まあ気持ちが少し落ち着いてくると、そんな日常的な欲求もでてくるわけで……
(……なんでも…ない…)
お年頃である身体的にはじゃれあいの刺激で溜まっている事を認識しても、こんな時にそんな事を口に出せるはずもなく、アーサーは少し視線を逸らして白い頬を赤く染める。
(あ~…そうかぁ…)
と、普段のKYは実はAKYなんじゃないかと思うくらい恋人の事には敏いアントーニョはそれで察して小さく笑みを零した。

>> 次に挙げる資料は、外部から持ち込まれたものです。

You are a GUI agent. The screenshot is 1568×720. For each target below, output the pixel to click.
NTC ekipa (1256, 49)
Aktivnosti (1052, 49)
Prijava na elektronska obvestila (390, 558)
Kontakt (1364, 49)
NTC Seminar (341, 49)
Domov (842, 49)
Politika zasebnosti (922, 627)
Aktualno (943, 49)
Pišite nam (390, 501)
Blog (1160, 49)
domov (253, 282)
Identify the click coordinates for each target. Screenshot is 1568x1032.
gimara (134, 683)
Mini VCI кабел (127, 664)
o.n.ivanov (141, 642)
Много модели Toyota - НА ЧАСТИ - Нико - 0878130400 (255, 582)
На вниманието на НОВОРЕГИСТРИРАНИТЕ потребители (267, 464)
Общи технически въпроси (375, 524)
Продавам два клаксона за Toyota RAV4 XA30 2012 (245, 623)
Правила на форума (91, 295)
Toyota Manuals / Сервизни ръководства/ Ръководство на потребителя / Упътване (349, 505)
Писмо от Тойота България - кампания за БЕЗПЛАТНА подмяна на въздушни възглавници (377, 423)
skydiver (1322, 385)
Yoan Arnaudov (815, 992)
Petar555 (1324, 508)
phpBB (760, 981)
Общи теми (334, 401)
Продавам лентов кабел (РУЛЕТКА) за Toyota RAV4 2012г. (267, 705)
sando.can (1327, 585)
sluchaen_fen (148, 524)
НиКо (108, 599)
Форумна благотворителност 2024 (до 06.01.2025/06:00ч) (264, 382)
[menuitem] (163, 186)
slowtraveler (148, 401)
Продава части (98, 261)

恥ずかしそうに耳まで赤く染めて目を潤ませる恋人は壮絶に可愛らしい。
(…抜いたろか?)
とストレートに聞くと、ビクン!と身を震わせて、ぶんぶんと首を横に振った。
(そのままやと、辛いやろ?)
爽やかなまでにあっけらかんと言うアントーニョにアーサーは羞恥で真っ赤になる。
そんな恋人が可愛くて、アントーニョが反応し始めてしまっているアーサーのソコに手を伸ばすと、アーサーは目じりを赤く染めて、…んっ……と小さく可愛らしい声を漏らしてしまい、慌てて片手で自分の口をふさぎながら、もう片方の手でアントーニョの手を制した。

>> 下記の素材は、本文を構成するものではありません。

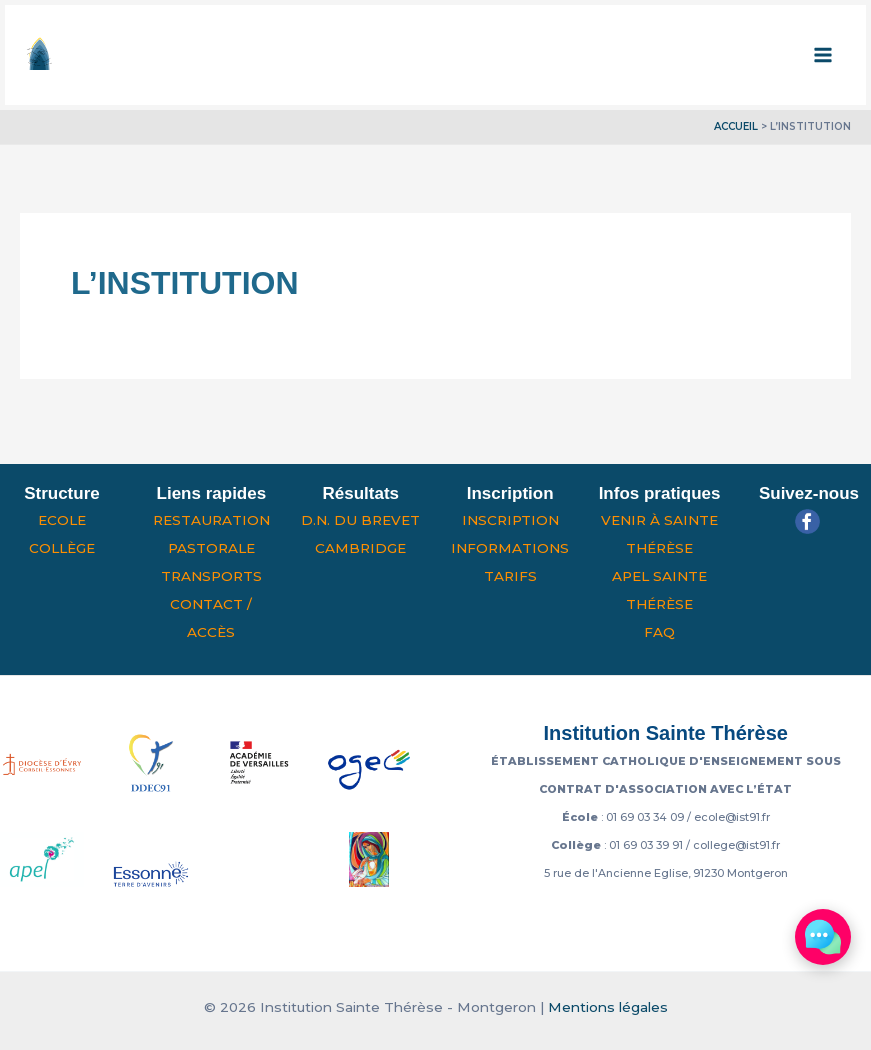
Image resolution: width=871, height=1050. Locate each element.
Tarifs (510, 576)
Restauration (211, 520)
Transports (211, 576)
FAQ (659, 632)
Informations (510, 548)
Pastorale (211, 548)
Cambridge (360, 548)
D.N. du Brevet (360, 520)
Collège (62, 548)
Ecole (62, 520)
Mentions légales (608, 1007)
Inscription (510, 520)
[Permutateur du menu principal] (824, 55)
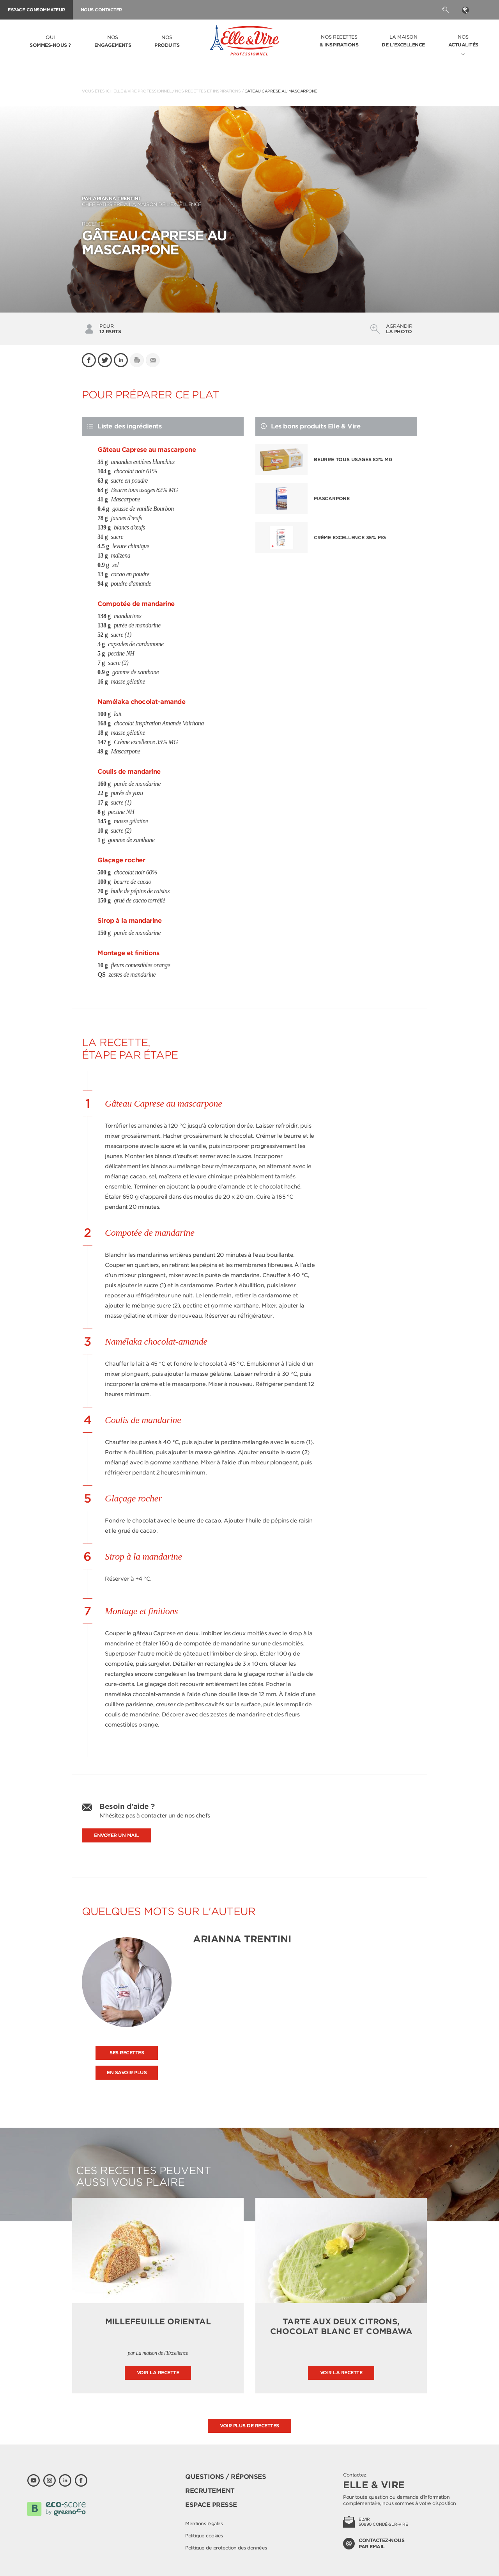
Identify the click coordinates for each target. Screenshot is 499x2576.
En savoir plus (127, 2072)
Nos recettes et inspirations (208, 91)
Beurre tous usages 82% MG (353, 459)
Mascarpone (332, 498)
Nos (112, 41)
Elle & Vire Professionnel (142, 91)
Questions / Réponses (225, 2476)
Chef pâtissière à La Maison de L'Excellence (249, 201)
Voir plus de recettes (249, 2426)
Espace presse (211, 2504)
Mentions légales (204, 2523)
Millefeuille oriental (158, 2321)
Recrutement (210, 2490)
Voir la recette (158, 2372)
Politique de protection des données (226, 2548)
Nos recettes (339, 41)
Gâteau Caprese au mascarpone (280, 91)
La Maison (403, 41)
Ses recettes (127, 2052)
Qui (50, 41)
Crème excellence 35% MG (350, 537)
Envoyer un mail (116, 1835)
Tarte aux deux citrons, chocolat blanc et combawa (341, 2326)
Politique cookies (204, 2536)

(…トーニョ……やだ…。声出ちまうし……恥ずかしい……)
と、大きな瞳にじわりと浮かぶ涙。
ああ、もう可愛すぎてどうしてくれようか…と、緩む頬を隠そうともせず、アントーニョは
(確かに…可愛えアーティの声を他の奴らに聞かせんのも癪やんな)
と、目元に口づけていったん手を引っ込める。
…が、このままでは辛くて可哀想だ、と、アントーニョは起き上がると、不思議そうに見上げてくるアーサーを助け起こした。

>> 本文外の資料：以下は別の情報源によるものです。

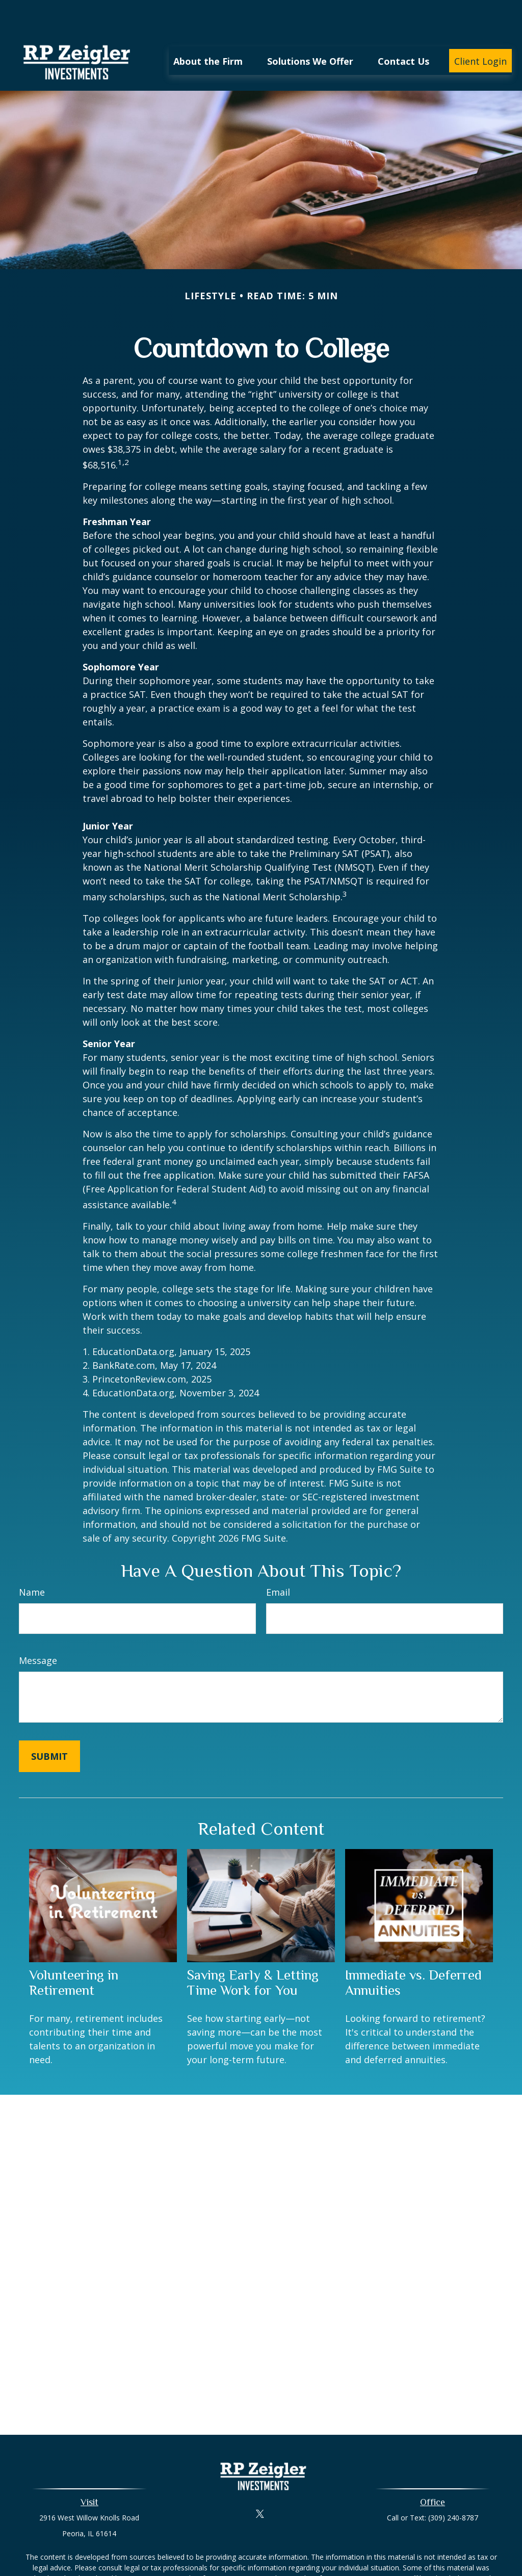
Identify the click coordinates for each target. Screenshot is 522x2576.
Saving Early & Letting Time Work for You (253, 1952)
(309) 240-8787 (453, 2487)
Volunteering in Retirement (73, 1952)
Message (38, 1630)
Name (32, 1561)
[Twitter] (260, 2483)
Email (278, 1561)
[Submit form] (49, 1725)
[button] (208, 30)
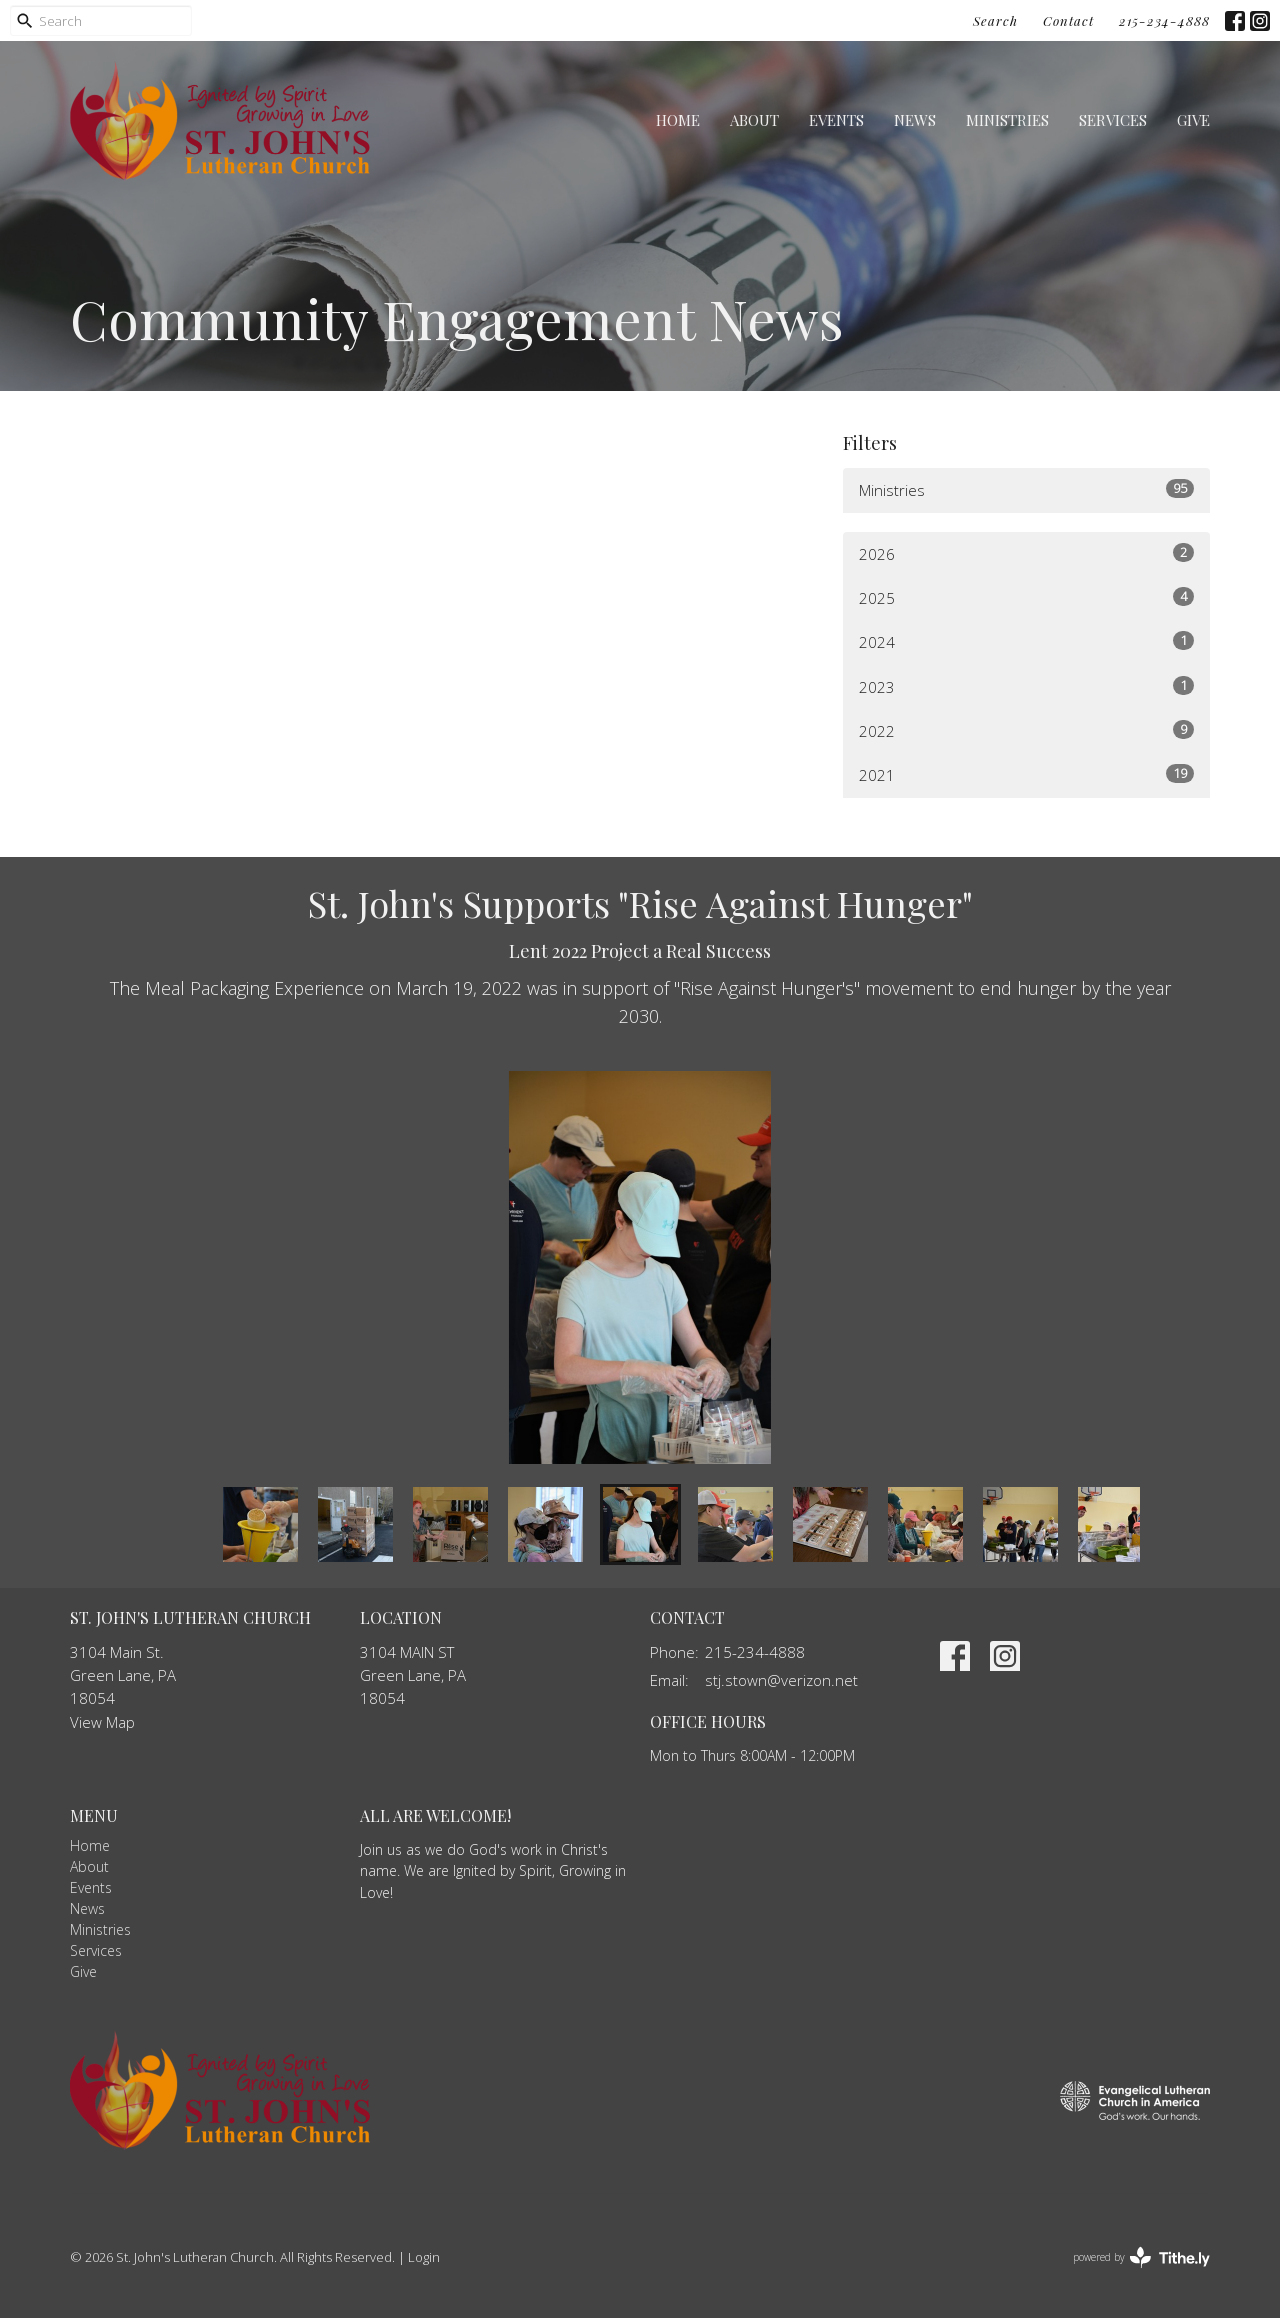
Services (1113, 120)
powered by (1141, 2257)
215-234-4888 (1164, 20)
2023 (1026, 686)
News (915, 120)
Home (678, 120)
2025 (1026, 597)
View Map (102, 1722)
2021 (1026, 774)
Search (995, 20)
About (754, 120)
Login (424, 2257)
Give (1193, 120)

そしてそのままアーサーの手を引いてダイニングへと続く戸口へ。
「おい?」
と、当然声をかけてくるギルベルトに、
「ちょおダイニング使うわ~。すぐ戻るから気にせんといて。戻るまでは来んといてな。来たら誰かて殺すで?」
と、朗らかに宣言するアントーニョ。
普通なら止めるところであるが、自分と違い恐ろしく強運なこの幼馴染に何かあろうはずがなく、しかも決して譲ることのないこいつを下手に止めたら自分の方が危ういというのはギルベルトは嫌というほど知っている。
「お前…」
はぁ~と不憫な一人楽しすぎる男はこれを止めようとはせず、ただ大きく息を吐き出した。